2014 has seen a steady move to the mainstream of the characteristic themes of the big data movement: ways and means of dealing with unstructured data; how to operationalize big data analytics; how to build up a data science capability.
One of the stimulating conversations I've had about the big data phenomenon this year was with Andrew Jennings, FICO's chief analytics officer and head of FICO Labs.
He has held a number of leadership positions at the credit scoring outfit since joining the company in 1994, including a stint as director of FICO's European operations. Andrew was head of unsecured credit risk for Abbey National and has an academic hinterland as a lecturer in economics and econometrics at the University of Nottingham.
Did he think the big data cycle was winding down? He did, but it has not become less relevant, he said, "but we are over the more outrageous things said in the last year or so. The Wild West of Pig, Hive and Hadoop has become more tamed; it's being made easier for people to use [big data technologies] in order to do analytics with data, and make decisions".
Dr Jennings was, in part, referring to his own company's analytic cloud service, which comprises open source tools, their own products, and other third party elements. But also efforts being made by the big suppliers, such as IBM, SAP and Oracle.
"Data driven organisations do need more tools beyond the spread sheet, so there is more tendency for big data technologies to be integrated".
Jennings sees the predictive analytics technologies developed over many years for financial services companies, by the likes of FICO or SAS, as having a broader applicability, and cites network security as an adjacent area.
"And in retail, the credit risk models developed over 25 years can be extended to the best action to take for an individual consumer", depending on their price sensitivity.
FICO is experienced in recruiting and developing people it is now fashionable to call 'data scientists'. Does he think such people should get more focus than the development of data savvy managers?
"Data scientists will get frustrated if management around them has no understanding of what they are doing. So, they need data savvy managers, too".
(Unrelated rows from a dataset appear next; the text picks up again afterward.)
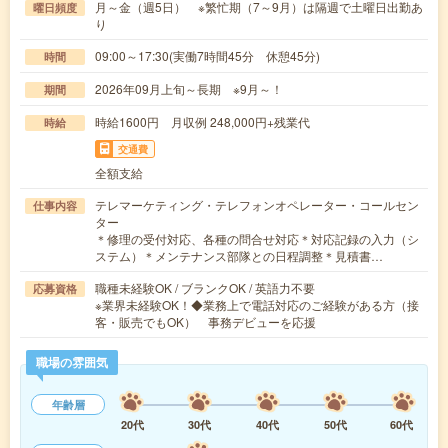
月～金（週5日） ※繁忙期（7～9月）は隔週で土曜日出勤あ
曜日頻度
り
09:00～17:30(実働7時間45分 休憩45分)
時間
2026年09月上旬～長期 ※9月～！
期間
時給1600円 月収例 248,000円+残業代
時給
交通費
全額支給
テレマーケティング・テレフォンオペレーター・コールセン
仕事内容
ター
＊修理の受付対応、各種の問合せ対応＊対応記録の入力（シ
ステム）＊メンテナンス部隊との日程調整＊見積書…
職種未経験OK / ブランクOK / 英語力不要
応募資格
※業界未経験OK！◆業務上で電話対応のご経験がある方（接
客・販売でもOK） 事務デビューを応援
職場の雰囲気
年齢層
20代
30代
40代
50代
60代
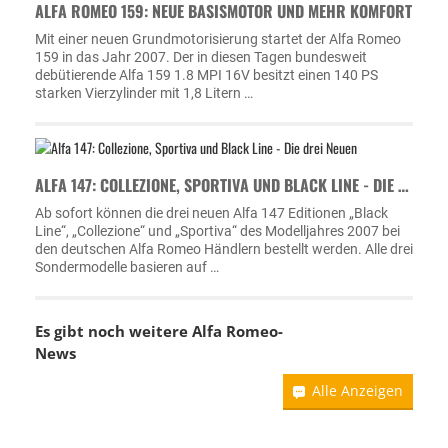
ALFA ROMEO 159: NEUE BASISMOTOR UND MEHR KOMFORT
Mit einer neuen Grundmotorisierung startet der Alfa Romeo
159 in das Jahr 2007. Der in diesen Tagen bundesweit
debütierende Alfa 159 1.8 MPI 16V besitzt einen 140 PS
starken Vierzylinder mit 1,8 Litern …
ALFA 147: COLLEZIONE, SPORTIVA UND BLACK LINE - DIE …
Ab sofort können die drei neuen Alfa 147 Editionen „Black
Line“, „Collezione“ und „Sportiva“ des Modelljahres 2007 bei
den deutschen Alfa Romeo Händlern bestellt werden. Alle drei
Sondermodelle basieren auf …
Es gibt noch weitere
Alfa Romeo-
News
Alle Anzeigen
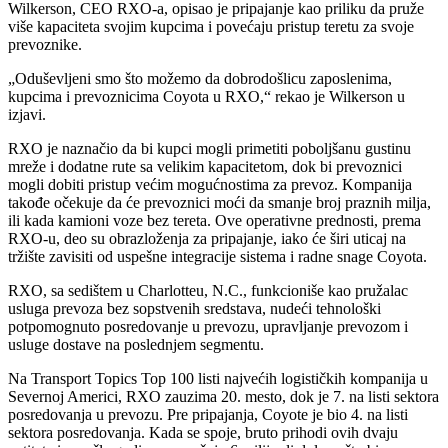
Wilkerson, CEO RXO-a, opisao je pripajanje kao priliku da pruže
više kapaciteta svojim kupcima i povećaju pristup teretu za svoje
prevoznike.
„Oduševljeni smo što možemo da dobrodošlicu zaposlenima,
kupcima i prevoznicima Coyota u RXO,“ rekao je Wilkerson u
izjavi.
RXO je naznačio da bi kupci mogli primetiti poboljšanu gustinu
mreže i dodatne rute sa velikim kapacitetom, dok bi prevoznici
mogli dobiti pristup većim mogućnostima za prevoz. Kompanija
takođe očekuje da će prevoznici moći da smanje broj praznih milja,
ili kada kamioni voze bez tereta. Ove operativne prednosti, prema
RXO-u, deo su obrazloženja za pripajanje, iako će širi uticaj na
tržište zavisiti od uspešne integracije sistema i radne snage Coyota.
RXO, sa sedištem u Charlotteu, N.C., funkcioniše kao pružalac
usluga prevoza bez sopstvenih sredstava, nudeći tehnološki
potpomognuto posredovanje u prevozu, upravljanje prevozom i
usluge dostave na poslednjem segmentu.
Na Transport Topics Top 100 listi najvećih logističkih kompanija u
Severnoj Americi, RXO zauzima 20. mesto, dok je 7. na listi sektora
posredovanja u prevozu. Pre pripajanja, Coyote je bio 4. na listi
sektora posredovanja. Kada se spoje, bruto prihodi ovih dvaju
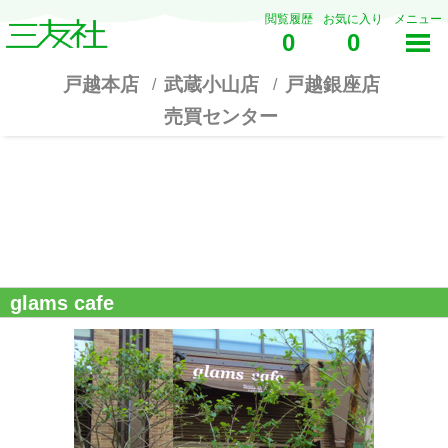
閲覧履歴
お気に入り
メニュー
0
0
戸越本店
武蔵小山店
戸越銀座店
売買センター
glams cafe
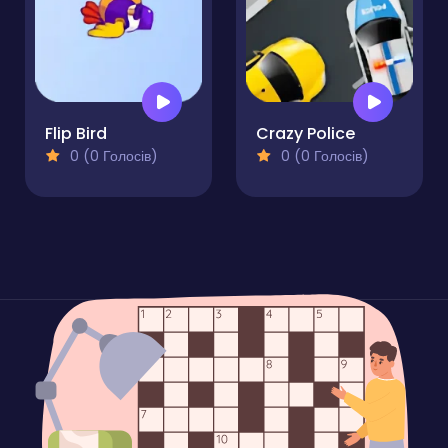
Flip Bird
Crazy Police
0 (0 Голосів)
0 (0 Голосів)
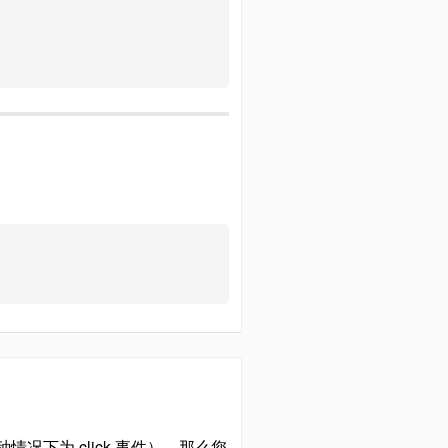
下为 click 事件）。那么您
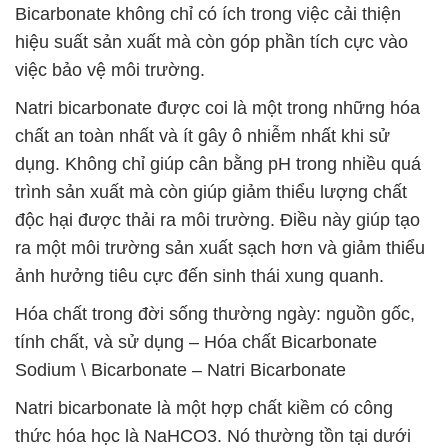
Bicarbonate không chỉ có ích trong việc cải thiện
hiệu suất sản xuất mà còn góp phần tích cực vào
việc bảo vệ môi trường.
Natri bicarbonate được coi là một trong những hóa
chất an toàn nhất và ít gây ô nhiễm nhất khi sử
dụng. Không chỉ giúp cân bằng pH trong nhiều quá
trình sản xuất mà còn giúp giảm thiểu lượng chất
độc hại được thải ra môi trường. Điều này giúp tạo
ra một môi trường sản xuất sạch hơn và giảm thiểu
ảnh hưởng tiêu cực đến sinh thái xung quanh.
Hóa chất trong đời sống thường ngày: nguồn gốc,
tính chất, và sử dụng – Hóa chất Bicarbonate
Sodium \ Bicarbonate – Natri Bicarbonate
Natri bicarbonate là một hợp chất kiềm có công
thức hóa học là NaHCO3. Nó thường tồn tại dưới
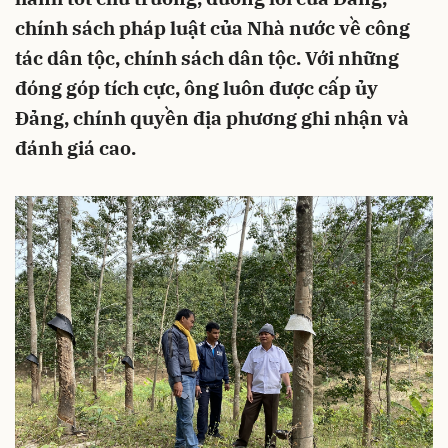
chính sách pháp luật của Nhà nước về công
tác dân tộc, chính sách dân tộc. Với những
đóng góp tích cực, ông luôn được cấp ủy
Đảng, chính quyền địa phương ghi nhận và
đánh giá cao.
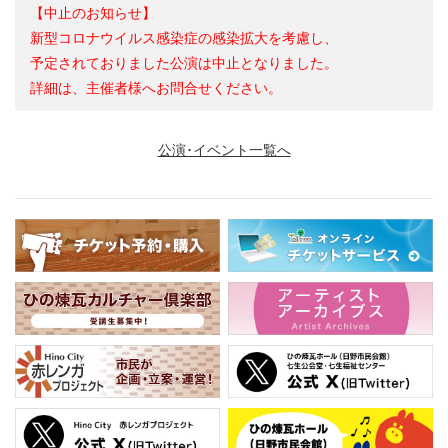
【中止のお知らせ】
新型コロナウイルス感染症の感染拡大を考慮し、
予定されておりました公演は中止となりました。
詳細は、主催者様へお問合せください。
公演･イベント一覧へ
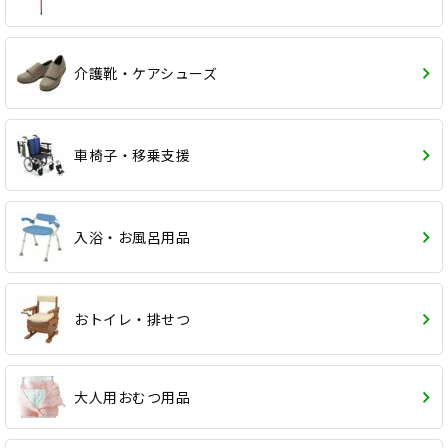
介護靴・ケアシューズ
車椅子・移乗支援
入浴・お風呂用品
おトイレ・排せつ
大人用おむつ用品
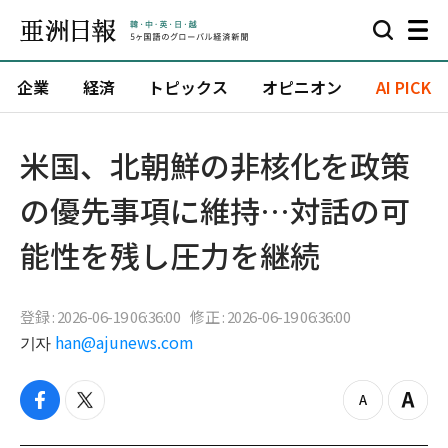
企業
経済
トピックス
オピニオン
AI PICK
米国、北朝鮮の非核化を政策
の優先事項に維持…対話の可
能性を残し圧力を継続
登録 : 2026-06-19 06:36:00
修正 : 2026-06-19 06:36:00
기자
han@ajunews.com
f
t
z
Z
a
w
o
o
c
i
o
o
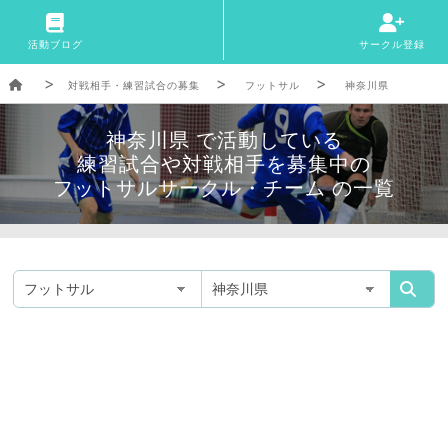
活動ブログ
サークル登録
対戦相手・練習試合の募集
フットサル
神奈川県
神奈川県 で活動している
練習試合や対戦相手を募集中の
フットサルサークル・チーム の一覧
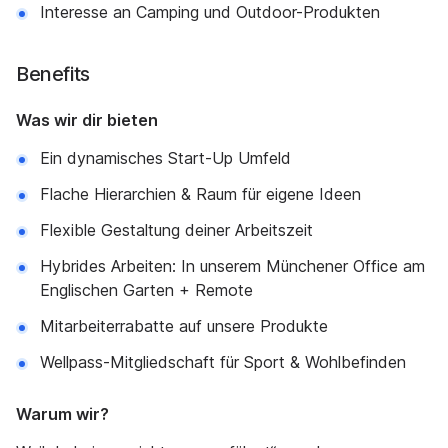
Interesse an Camping und Outdoor-Produkten
Benefits
Was wir dir bieten
Ein dynamisches Start-Up Umfeld
Flache Hierarchien & Raum für eigene Ideen
Flexible Gestaltung deiner Arbeitszeit
Hybrides Arbeiten: In unserem Münchener Office am
Englischen Garten + Remote
Mitarbeiterrabatte auf unsere Produkte
Wellpass-Mitgliedschaft für Sport & Wohlbefinden
Warum wir?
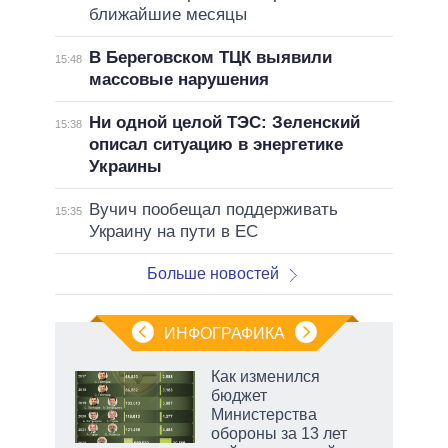
ближайшие месяцы
В Береговском ТЦК выявили
15:48
массовые нарушения
Ни одной целой ТЭС: Зеленский
15:38
описал ситуацию в энергетике
Украины
Вучич пообещал поддерживать
15:35
Украину на пути в ЕС
Больше новостей
ИНФОГРАФИКА
 5
Как изменился
го
бюджет
сть
Министерства
ВР
обороны за 13 лет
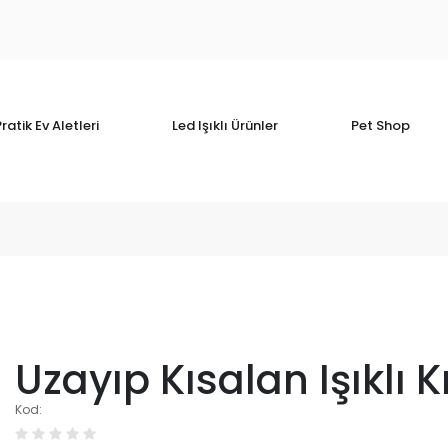
ratik Ev Aletleri
Led Işıklı Ürünler
Pet Shop
Uzayıp Kısalan Işıklı Kı
Kod:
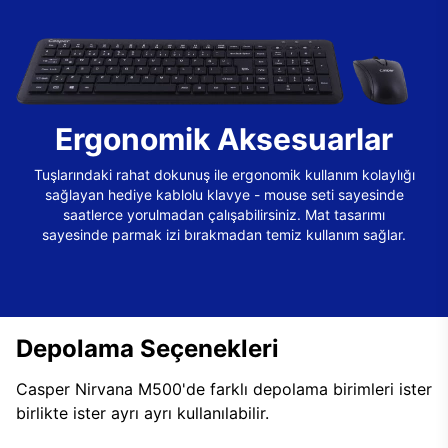
Ergonomik Aksesuarlar
Tuşlarındaki rahat dokunuş ile ergonomik kullanım kolaylığı
sağlayan hediye kablolu klavye - mouse seti sayesinde
saatlerce yorulmadan çalışabilirsiniz. Mat tasarımı
sayesinde parmak izi bırakmadan temiz kullanım sağlar.
Depolama Seçenekleri
Casper Nirvana M500'de farklı depolama birimleri ister
birlikte ister ayrı ayrı kullanılabilir.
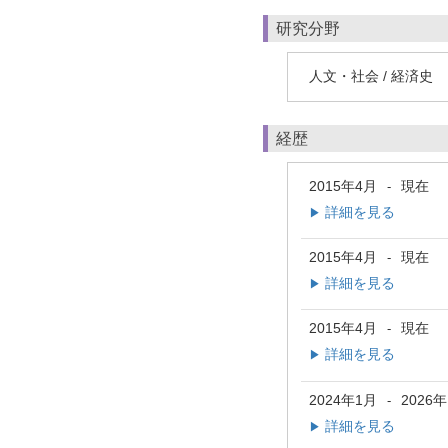
研究分野
人文・社会 / 経済史
経歴
2015年4月
現在
-
詳細を見る
▶
2015年4月
現在
-
詳細を見る
▶
2015年4月
現在
-
詳細を見る
▶
2024年1月
2026
-
詳細を見る
▶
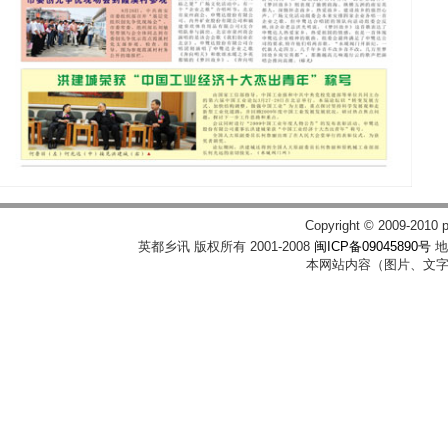
Copyright © 2009-2010 p
英都乡讯 版权所有 2001-2008
闽ICP备09045890号
地
本网站内容（图片、文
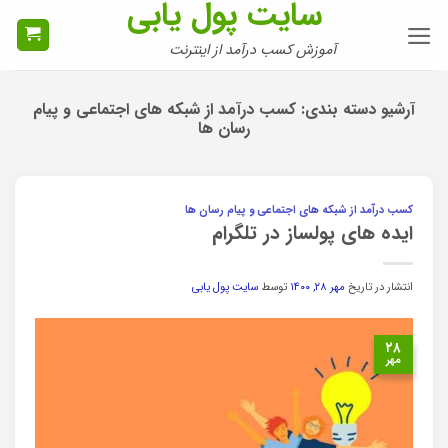
سایت پول یابی
Ski
t
آموزش کسب درآمد از اینترنت
conten
آرشیو دسته بندی:
کسب درآمد از شبکه های اجتماعی و پیام
رسان ها
کسب درآمد از شبکه های اجتماعی و پیام رسان ها
ایده های پولساز در تلگرام
انتشار در تاریخ
مهر ۲۸, ۱۴۰۰
توسط
سایت پول یابی
۲۸
مهر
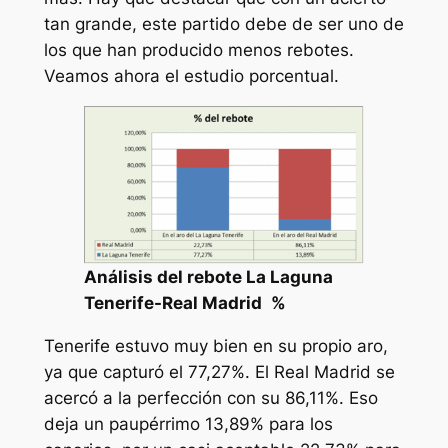
tan grande, este partido debe de ser uno de
los que han producido menos rebotes.
Veamos ahora el estudio porcentual.
Análisis del rebote La Laguna
Tenerife-Real Madrid
%
Tenerife estuvo muy bien en su propio aro,
ya que capturó el 77,27%. El Real Madrid se
acercó a la perfección con su 86,11%. Eso
deja un paupérrimo 13,89% para los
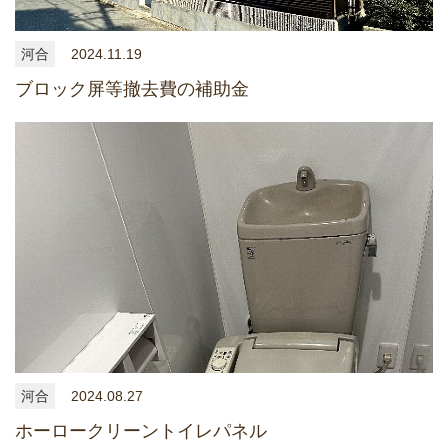
河合
2024.11.19
ブロック屏等撤去費の補助金
河合
2024.08.27
ホーロークリーントイレパネル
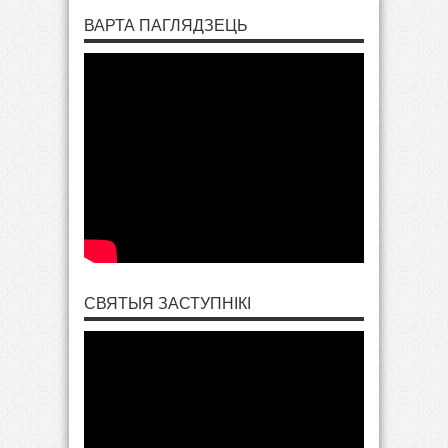
ВАРТА ПАГЛЯДЗЕЦЬ
СВЯТЫЯ ЗАСТУПНІКІ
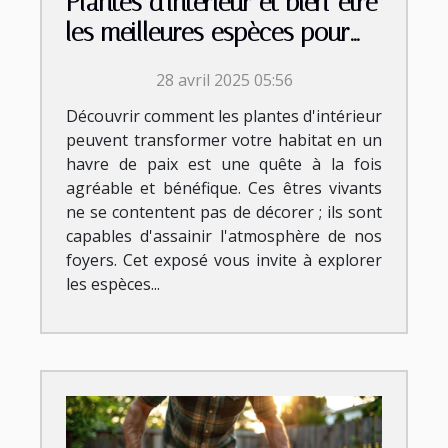
Plantes d'intérieur et bien-être
les meilleures espèces pour
purifier l'air de votre maison
28 avril 2025 05:56
Découvrir comment les plantes d'intérieur
peuvent transformer votre habitat en un
havre de paix est une quête à la fois
agréable et bénéfique. Ces êtres vivants
ne se contentent pas de décorer ; ils sont
capables d'assainir l'atmosphère de nos
foyers. Cet exposé vous invite à explorer
les espèces...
On data scientists, as such, he said "by 'data scientist' people mean something more than a statistician or a computer scientist who knows about database technologies, but someone with a broader set of skills: who can manipulate data, write code, hack something together, do the mathematical analysis but also understand the business context in which that is important.
"In my experience the really hard role to fill is that [data analytics] person who can also understand what the business goals are and can talk to the business. Can help us to sell, in FICO's case".
The rarity of such people means that building data science teams is the way forward, he concludes.
"It always comes down to: 'What's the decision I am trying to improve?' Or 'what operation am I trying to improve?'".
FICO's approach, on his account, is to make decisions easier and repeatable. "You've got to be able deploy the model. We put our time not just into the algorithm, but to getting the model to the point at which a decision can made and you can execute at the right speed".
As for big data technologies, he said "I've been in analytics for years, and had never heard of Hadoop five year ago. It is now in our everyday language. All the big players - Oracle, SAP, and so on - are moving to make it less geeky. We're focused on the analytics and decisioning component of that".